The Trump campaign continued its public attacks throughout July, with LaCivita calling the project “a pain in the ass” and Trump reasserting his distance from it. By the end of the month — as the Trump campaign got closer to announcing its own, formal transition project — there was a sense within Heritage that something had to give.
“Paul decided to leave because the transition playbook was wrapping up, the personnel arm was running smoothly, and he realized it would help quiet all the noise around Project 2025,” a person inside Heritage said.
In this farewell note to the Heritage staff, Dans borrowed quotations from two former presidents.
“Every post is honorable in which a man can serve his country,” he wrote, citing George Washington.
“Fight, fight, fight,” he said, quoting Trump.On the afternoon of my first day, the Project’s leadership gathered in a wood-paneled auditorium for the project’s monthly advisory board meeting. A playlist of Trumpian tunes (“God Bless the U.S.A.,” “YMCA”) played over the audio system as about 40 members of the project’s partner organizations took their seats in the auditorium and another 30 popped up on a television screen via Zoom. At one point, a person from a partner organization told me, these meetings had been much fuller.
From a small stage at the front of the room, Dans, Chretien and Hemenway gave brief updates on the project’s work, and Keenan — who oversees communications for the project — produced a printed-out copy of The Nation’s June edition, which was entirely dedicated to Project 2025. (No press is bad press, after all.)
Meanwhile, in the atrium outside the auditorium, staff were laying out a buffet spread of hamburger sliders and tater tots and stocking a bar with White Claws and beer. It was time to do what Washington’s conservative movement does best: host a cocktail party. For a moment, the project’s power as the “convener for the conservative movement” was on full display. The meetings’ attendees started trickling out of the auditorium, and a steady stream of outside guests made their way into the atrium and toward the buffet. Pretty soon, the atrium was packed, and there was talk of migrating to the roof deck. The room buzzed with the energy of a group of people who were confident that they were in the right place at the right time.

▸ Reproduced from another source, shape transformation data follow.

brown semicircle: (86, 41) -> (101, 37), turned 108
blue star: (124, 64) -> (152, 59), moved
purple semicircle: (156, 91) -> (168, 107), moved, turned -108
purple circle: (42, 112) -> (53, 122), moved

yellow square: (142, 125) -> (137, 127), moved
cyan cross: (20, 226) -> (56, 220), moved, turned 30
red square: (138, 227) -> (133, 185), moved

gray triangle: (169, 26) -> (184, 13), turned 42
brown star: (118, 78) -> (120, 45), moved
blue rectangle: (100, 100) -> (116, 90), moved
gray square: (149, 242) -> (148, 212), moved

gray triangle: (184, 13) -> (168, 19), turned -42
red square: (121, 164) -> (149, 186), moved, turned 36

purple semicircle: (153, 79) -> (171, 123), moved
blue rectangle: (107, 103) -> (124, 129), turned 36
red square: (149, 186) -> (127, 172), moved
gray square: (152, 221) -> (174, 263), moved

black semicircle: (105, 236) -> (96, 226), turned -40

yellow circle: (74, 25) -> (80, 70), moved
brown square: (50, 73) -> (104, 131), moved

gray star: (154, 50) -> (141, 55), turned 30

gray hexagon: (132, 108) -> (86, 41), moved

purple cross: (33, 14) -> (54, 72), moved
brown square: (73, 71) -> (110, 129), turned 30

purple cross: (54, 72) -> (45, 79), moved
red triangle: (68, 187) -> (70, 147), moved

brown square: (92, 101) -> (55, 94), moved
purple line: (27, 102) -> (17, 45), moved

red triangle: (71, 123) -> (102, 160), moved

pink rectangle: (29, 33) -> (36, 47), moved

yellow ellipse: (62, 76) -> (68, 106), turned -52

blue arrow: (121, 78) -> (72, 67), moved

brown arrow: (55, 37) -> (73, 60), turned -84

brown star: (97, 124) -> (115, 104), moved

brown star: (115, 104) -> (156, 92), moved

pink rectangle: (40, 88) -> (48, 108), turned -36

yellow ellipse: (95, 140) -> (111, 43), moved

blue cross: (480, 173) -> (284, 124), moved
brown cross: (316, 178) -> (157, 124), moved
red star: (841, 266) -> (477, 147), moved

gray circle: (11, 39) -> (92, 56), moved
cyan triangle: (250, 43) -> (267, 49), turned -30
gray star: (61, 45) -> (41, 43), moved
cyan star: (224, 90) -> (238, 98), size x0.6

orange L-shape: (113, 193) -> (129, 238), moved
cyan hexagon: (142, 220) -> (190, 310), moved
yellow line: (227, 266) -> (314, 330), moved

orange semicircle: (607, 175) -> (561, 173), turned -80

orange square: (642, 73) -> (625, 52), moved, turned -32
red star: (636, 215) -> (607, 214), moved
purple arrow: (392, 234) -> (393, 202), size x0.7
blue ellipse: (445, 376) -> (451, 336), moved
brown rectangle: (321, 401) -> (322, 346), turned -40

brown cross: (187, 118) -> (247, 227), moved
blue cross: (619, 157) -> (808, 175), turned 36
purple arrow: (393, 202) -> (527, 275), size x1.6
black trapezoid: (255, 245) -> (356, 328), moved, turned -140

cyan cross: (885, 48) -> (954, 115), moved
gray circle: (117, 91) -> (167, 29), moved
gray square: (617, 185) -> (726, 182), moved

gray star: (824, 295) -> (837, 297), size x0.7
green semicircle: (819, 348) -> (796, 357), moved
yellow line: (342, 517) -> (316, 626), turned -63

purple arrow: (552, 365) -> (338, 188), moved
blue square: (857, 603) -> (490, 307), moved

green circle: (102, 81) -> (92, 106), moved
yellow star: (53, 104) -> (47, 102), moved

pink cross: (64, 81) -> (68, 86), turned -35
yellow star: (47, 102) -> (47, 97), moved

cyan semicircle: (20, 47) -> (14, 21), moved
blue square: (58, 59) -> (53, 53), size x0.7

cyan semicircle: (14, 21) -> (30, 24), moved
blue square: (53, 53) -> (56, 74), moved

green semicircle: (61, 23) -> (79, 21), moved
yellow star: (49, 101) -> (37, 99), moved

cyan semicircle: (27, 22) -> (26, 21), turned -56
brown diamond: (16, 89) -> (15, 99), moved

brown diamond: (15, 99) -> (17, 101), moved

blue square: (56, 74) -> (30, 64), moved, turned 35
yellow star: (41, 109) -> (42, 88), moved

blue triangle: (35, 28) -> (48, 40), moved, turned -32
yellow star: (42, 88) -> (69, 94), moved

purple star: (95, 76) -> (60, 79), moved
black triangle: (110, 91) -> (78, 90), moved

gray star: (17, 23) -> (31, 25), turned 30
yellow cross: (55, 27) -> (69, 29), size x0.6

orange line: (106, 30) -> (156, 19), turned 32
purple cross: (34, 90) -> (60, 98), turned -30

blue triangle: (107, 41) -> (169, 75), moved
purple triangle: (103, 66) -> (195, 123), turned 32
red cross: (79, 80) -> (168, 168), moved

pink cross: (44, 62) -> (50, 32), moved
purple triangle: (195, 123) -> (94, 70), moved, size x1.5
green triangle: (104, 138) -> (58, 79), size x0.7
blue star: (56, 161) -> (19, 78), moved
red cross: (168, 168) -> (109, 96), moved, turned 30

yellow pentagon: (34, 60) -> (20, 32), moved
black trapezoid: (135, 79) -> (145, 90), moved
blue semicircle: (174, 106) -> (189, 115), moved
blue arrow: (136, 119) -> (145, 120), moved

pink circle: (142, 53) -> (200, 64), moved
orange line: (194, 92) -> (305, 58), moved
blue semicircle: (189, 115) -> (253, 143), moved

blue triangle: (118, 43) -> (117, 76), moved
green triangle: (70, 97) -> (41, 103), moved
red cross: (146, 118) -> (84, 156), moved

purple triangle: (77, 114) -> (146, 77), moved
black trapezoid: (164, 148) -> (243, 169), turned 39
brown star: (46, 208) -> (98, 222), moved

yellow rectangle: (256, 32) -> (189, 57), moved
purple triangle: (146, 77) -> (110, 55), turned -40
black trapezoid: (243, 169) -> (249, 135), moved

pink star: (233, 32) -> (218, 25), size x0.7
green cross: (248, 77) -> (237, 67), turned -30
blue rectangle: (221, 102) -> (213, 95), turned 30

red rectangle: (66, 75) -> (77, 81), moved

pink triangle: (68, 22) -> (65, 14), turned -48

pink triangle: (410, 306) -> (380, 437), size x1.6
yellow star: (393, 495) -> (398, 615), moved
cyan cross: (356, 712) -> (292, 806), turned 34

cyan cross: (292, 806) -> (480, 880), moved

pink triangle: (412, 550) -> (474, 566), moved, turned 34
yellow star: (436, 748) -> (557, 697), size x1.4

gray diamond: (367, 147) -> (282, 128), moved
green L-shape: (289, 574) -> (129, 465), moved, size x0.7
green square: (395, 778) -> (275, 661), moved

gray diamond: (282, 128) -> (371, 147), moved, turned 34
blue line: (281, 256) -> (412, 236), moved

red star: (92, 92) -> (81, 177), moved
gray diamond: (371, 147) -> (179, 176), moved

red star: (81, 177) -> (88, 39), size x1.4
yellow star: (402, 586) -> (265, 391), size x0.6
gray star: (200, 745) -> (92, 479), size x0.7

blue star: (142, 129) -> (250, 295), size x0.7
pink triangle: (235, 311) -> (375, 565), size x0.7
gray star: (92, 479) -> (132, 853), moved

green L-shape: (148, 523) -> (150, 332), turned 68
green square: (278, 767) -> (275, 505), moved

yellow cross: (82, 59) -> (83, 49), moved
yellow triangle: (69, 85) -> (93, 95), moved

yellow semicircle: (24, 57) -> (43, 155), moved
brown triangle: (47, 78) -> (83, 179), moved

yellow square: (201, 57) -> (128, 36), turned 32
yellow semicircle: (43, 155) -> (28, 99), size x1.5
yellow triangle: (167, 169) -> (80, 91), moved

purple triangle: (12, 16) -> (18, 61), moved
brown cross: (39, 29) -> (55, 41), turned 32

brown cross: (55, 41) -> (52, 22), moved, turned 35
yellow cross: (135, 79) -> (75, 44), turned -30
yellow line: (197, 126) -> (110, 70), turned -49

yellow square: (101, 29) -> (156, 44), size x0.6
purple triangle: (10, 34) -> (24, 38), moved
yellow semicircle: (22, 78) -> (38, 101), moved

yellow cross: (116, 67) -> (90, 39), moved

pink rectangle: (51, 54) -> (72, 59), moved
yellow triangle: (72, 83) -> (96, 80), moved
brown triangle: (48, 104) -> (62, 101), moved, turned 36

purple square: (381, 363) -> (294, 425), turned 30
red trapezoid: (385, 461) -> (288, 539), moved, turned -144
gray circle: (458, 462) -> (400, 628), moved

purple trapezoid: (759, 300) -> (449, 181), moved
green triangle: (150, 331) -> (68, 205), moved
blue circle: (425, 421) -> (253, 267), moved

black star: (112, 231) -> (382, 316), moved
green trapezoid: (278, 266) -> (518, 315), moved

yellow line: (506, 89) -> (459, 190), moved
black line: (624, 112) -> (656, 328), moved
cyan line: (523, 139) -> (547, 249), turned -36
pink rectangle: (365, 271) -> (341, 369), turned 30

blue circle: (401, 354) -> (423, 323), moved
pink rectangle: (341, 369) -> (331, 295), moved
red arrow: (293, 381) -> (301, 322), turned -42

And they may not have been wrong. Many of the people in the room could find themselves inside a second Trump White House; the policy book they helped write could become a blueprint for a revamped conservative agenda; the brouhaha between Trump and Project 2025 could prove to be a passing storm or an elaborate political charade.
Or, like the project itself, maybe it was all a bit of a mirage.
I schmoozed for a bit, but it was too loud to interview anyone, so I grabbed my stuff and headed for the exit.
“Man, it’s a zoo in there,” said a woman in the elevator.
“Well, what do you expect,” said a younger guy next to her. “The vast right-wing conspiracy isn’t going to run itself.”